First off, there’s the cast. Superbad gave us Michael Cera, the future American Hugh Grant; Jonah Hill, a slightly younger (in age) but much younger-looking foil for comedy giant Seth Rogen; and Christopher Mintz-Plasse, the unlikely breakout star. In the attempt to score the nice guy/mouthy fat friend/nerd trifecta again, we get Kevin Covais, who plays the McLovin part with all the grating, annoying qualities and none of the absurd genius that made that character great; Andrew Caldwell, previously known for making an Armageddon reference in Transformers; and Drake Bell, who got his start on Nickelodeon’s sub-average sketch comedy The Amanda Show. Separate they are uninteresting, but together they form a Voltron of unfunniness.
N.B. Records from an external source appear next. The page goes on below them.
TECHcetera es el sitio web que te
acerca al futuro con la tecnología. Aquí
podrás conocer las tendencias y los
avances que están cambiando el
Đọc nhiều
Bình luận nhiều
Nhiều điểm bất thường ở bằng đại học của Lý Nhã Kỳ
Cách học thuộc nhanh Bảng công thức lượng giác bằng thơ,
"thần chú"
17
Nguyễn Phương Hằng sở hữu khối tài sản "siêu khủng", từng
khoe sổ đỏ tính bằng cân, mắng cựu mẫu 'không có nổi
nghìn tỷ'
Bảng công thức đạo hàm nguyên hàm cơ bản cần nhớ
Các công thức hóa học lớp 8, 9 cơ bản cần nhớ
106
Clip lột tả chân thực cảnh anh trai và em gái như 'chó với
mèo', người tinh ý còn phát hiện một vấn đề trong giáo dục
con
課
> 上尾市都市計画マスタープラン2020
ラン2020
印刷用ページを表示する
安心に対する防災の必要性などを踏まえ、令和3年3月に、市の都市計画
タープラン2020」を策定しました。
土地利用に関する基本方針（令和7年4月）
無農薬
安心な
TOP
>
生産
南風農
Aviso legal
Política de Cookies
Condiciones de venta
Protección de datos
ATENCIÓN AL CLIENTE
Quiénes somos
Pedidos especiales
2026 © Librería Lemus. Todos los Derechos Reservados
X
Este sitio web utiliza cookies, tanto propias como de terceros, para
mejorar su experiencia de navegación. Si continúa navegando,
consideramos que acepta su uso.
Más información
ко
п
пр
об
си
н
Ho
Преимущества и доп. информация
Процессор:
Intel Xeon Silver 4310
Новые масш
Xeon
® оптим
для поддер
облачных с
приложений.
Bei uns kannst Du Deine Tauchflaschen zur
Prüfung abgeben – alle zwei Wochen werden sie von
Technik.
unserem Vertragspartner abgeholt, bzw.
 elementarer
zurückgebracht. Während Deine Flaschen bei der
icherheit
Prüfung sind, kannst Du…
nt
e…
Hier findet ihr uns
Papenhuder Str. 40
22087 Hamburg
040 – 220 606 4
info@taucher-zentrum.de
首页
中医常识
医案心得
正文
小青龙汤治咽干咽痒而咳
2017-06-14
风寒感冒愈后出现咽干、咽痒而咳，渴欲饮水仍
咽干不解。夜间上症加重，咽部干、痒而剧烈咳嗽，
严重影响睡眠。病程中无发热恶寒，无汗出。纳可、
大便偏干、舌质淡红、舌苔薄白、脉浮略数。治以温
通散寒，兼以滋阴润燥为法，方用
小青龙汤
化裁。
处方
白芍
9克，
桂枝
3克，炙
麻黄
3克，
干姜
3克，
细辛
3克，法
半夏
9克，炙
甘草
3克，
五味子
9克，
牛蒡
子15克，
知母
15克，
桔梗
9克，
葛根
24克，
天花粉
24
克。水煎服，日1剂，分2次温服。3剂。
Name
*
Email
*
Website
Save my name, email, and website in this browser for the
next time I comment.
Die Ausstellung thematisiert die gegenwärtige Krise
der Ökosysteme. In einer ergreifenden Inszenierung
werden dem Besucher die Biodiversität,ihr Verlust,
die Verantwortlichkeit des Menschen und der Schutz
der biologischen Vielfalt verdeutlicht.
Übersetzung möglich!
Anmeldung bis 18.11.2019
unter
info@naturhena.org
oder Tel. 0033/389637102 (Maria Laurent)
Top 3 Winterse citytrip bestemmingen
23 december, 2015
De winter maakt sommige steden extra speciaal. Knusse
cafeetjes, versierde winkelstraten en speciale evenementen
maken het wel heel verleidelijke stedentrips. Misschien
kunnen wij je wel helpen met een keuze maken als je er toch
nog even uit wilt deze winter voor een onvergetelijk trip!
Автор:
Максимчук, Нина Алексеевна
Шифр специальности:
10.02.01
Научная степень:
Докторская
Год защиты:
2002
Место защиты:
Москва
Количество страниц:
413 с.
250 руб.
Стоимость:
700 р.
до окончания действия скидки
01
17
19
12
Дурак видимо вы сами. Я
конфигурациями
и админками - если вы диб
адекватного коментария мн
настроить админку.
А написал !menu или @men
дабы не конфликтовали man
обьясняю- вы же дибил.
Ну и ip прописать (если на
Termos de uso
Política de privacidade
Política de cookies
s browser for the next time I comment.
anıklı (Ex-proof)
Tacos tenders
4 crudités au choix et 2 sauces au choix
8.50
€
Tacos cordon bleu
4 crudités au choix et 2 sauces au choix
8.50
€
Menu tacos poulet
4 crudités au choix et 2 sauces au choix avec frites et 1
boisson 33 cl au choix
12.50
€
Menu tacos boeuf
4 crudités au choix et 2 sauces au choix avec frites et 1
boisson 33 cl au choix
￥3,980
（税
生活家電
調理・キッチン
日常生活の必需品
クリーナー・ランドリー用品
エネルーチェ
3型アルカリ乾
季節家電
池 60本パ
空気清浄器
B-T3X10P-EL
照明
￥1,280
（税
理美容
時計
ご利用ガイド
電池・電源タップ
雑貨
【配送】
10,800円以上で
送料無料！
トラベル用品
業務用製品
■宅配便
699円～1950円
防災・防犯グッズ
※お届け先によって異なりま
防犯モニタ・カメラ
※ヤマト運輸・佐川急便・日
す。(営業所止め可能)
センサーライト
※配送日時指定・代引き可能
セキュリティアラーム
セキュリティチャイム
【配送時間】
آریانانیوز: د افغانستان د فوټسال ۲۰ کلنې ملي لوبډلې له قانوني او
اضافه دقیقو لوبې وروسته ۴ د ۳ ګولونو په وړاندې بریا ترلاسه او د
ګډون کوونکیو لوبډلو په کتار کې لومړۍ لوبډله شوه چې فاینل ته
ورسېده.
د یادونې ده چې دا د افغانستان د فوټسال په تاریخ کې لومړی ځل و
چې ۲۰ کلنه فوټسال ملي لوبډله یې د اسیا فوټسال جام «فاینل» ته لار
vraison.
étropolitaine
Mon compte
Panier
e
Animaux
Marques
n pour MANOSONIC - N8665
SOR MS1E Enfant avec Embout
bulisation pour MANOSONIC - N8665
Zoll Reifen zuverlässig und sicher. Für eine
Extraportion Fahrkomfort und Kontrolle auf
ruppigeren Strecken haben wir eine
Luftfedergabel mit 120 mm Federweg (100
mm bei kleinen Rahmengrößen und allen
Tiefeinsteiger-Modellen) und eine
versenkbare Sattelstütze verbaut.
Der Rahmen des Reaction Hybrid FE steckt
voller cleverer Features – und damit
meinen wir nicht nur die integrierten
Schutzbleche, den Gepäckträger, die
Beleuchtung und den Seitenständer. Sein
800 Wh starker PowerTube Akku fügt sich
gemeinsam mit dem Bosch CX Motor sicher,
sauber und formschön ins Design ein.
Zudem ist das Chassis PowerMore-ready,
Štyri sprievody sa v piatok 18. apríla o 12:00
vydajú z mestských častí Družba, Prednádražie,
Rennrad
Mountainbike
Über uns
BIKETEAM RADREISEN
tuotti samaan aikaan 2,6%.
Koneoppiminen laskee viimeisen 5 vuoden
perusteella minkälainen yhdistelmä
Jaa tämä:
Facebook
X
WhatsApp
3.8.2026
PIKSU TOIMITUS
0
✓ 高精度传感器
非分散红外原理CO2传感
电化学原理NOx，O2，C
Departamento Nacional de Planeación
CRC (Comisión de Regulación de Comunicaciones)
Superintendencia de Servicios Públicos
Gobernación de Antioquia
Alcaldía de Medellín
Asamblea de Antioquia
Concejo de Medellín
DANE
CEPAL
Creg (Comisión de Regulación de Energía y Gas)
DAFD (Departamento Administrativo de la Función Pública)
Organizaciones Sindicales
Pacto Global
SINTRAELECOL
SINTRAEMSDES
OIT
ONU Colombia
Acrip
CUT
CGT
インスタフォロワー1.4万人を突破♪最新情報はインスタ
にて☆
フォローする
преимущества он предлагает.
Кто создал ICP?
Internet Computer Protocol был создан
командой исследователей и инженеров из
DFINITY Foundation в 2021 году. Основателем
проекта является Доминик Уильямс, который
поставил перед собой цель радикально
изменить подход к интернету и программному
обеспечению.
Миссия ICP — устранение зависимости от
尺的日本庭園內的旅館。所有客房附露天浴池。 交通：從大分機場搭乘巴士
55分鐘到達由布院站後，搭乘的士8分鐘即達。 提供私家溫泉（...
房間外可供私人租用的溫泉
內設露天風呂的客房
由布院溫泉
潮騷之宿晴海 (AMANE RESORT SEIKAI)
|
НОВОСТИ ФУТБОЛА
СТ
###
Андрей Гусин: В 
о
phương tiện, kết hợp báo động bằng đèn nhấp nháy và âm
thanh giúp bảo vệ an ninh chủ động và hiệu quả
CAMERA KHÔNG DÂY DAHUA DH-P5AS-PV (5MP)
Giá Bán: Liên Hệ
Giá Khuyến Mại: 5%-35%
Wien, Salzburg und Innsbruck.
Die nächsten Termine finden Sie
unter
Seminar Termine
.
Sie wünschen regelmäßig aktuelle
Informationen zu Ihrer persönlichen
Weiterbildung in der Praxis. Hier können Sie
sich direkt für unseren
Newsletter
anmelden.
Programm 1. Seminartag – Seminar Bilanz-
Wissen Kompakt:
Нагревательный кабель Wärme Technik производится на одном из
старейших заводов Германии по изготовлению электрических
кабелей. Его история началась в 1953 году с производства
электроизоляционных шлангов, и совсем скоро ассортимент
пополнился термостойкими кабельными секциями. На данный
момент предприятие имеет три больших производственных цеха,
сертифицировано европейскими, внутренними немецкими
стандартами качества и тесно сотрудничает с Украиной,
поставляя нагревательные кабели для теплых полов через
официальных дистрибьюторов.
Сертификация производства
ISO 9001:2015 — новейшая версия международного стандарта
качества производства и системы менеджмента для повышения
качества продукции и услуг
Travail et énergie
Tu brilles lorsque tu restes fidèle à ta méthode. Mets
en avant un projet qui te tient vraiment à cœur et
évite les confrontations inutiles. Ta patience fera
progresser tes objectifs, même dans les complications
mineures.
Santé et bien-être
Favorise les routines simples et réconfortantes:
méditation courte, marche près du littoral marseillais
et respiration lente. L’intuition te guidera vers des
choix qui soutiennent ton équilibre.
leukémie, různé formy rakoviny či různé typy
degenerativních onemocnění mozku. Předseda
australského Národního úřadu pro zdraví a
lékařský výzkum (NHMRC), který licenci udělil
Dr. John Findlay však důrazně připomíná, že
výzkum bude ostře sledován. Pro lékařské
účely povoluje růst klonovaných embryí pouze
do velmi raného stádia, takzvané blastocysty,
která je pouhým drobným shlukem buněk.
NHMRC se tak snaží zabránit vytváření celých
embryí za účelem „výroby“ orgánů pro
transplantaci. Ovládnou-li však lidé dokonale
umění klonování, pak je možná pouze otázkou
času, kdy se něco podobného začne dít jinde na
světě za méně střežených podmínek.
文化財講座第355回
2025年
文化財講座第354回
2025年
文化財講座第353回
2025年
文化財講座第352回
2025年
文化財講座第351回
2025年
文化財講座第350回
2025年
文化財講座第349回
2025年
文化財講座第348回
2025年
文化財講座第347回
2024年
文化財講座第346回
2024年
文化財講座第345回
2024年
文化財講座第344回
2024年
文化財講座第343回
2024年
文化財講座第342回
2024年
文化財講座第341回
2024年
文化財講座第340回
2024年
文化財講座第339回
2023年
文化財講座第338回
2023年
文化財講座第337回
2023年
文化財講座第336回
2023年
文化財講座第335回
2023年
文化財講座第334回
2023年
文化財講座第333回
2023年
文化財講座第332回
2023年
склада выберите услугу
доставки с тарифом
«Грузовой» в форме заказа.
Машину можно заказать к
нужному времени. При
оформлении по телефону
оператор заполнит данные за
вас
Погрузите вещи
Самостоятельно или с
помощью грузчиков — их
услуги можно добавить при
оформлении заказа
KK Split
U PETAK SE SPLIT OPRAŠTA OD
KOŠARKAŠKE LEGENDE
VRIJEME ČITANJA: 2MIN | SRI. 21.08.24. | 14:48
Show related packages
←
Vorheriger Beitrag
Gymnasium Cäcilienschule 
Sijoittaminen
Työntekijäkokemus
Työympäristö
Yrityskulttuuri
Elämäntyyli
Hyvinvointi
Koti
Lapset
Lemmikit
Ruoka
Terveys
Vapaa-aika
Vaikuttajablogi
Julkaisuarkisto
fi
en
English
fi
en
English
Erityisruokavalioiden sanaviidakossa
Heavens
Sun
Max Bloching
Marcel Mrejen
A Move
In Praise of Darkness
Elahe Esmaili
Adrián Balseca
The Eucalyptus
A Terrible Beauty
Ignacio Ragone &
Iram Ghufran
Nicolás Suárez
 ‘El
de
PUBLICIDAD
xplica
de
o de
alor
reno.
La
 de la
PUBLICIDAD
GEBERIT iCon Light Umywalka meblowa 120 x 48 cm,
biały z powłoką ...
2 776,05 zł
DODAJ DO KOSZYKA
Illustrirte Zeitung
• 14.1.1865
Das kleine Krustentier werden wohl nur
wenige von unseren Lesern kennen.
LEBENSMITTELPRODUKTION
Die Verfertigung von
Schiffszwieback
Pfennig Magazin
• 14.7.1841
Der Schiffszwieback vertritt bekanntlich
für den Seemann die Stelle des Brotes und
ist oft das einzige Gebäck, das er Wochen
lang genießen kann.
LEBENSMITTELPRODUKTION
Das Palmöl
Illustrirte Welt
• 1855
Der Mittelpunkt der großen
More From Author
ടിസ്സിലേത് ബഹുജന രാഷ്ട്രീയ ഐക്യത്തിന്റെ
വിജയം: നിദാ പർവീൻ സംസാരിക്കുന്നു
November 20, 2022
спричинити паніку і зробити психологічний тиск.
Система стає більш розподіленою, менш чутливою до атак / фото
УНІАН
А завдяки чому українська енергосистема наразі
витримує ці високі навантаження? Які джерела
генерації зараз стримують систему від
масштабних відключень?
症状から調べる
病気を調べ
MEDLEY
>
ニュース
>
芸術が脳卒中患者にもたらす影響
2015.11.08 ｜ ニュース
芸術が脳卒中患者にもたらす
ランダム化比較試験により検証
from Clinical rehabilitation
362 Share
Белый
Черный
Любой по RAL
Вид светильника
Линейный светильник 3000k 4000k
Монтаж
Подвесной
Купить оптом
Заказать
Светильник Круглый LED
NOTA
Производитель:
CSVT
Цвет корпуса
The trio decides to party at a local university after Bell’s Kevin gets dumped by his girlfriend, played by Alona Tal (Meg Manning in the criminally canceled cult show Veronica Mars). She maintains Kevin is too boring and she wants to go crazy in college, so what better way to win her back than by finding the nearest kegger and making poor choices?
Enter that most dreaded of establishments, the frat house. Carter (Caldwell) has a cousin who’s legacy, so the gang hits up a frat for a place to stay. The house, which has been denied charter renewal, is desperate for pledges, but, as their reactions show, not so desperate that they'll accept these geeks. Despite being handed new pledges out of thin air, that six-month gap separating the boys from being legitimate freshmen is grounds for frothing rage from the entire campus.
Here’s where the film starts to fall apart (which is not a good sign, considering it’s only ten minutes in). The nerd, the annoying fat guy, and the dull nobody become the life of the party thanks to copious amounts of booze that have apparently been spiked with magic, since that’s the only logical explanation for how they gain popularity. Seems like things worked out for them, huh?
But there’s trouble afoot. These boys are too popular, and the frat boys are jealous. The fraternity president, Teague (Nick Zano), is even madder because Bell stole away his girl - who was technically his one-night stand anyway. Never mind that he’s always got a woman or two draped over him, he wants the girl he let get away solely to keep Kevin from getting any. The girl in question alternates between charming and unrelentingly annoying; Kevin of course tells her he’s a freshman so she’ll speak to him (because being a freshman is sooo much better than a high school senior). When the truth finally comes out she acts like he tied her up and murdered her family in front of her. Oh no, he said he was six months older than he really was; he’s not a Holocaust denier or a pedophile, for Christ’s sake.
Like nearly every college film, College can’t decide whether it’s raging against the machine or helping to show kids that college isn’t really that scary. Pick one, all right? I’m sick of this inane back and forth; we know that college isn’t that scary because we’re here. People are who about to go to college probably know it to unless their sole source of information is old raunchy comedies. These three kids are dragged through the mud, sometimes literally, but in the end they had a great time because they got laid? When did sex become a deus ex machina and who do I need to go back in time and kill to prevent it?
If you’ve not had a chance to watch any R-rated high school/comedies made in the last 30 years or you’re emotionally stunted, you might get a few laughs out of this. But honestly, it’s such a broad rip-off of every good adolescent comedy that they might as well have called it Frat Movie and been done with it. It literally looks like some amateur teenagers tried to make a bootleg version of Superbad. Say, wasn’t one of The Amanda Show’s best-known sketches about a family who recorded their own versions of good movies?